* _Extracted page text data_

::::::::::

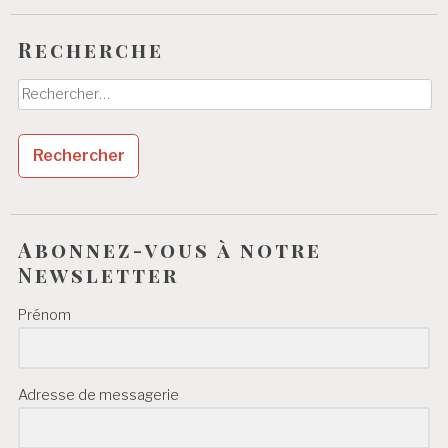
Recherche
Rechercher :
Abonnez-vous à notre
Newsletter
Prénom
Adresse de messagerie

::::::::::

* _WHAT YOU ARE ASKED TO DO_
Every entry above needs to be printed again exactly, with its pictures left out.

* _SOLUTION_
Recherche
Rechercher :
Abonnez-vous à notre
Newsletter
Prénom
Adresse de messagerie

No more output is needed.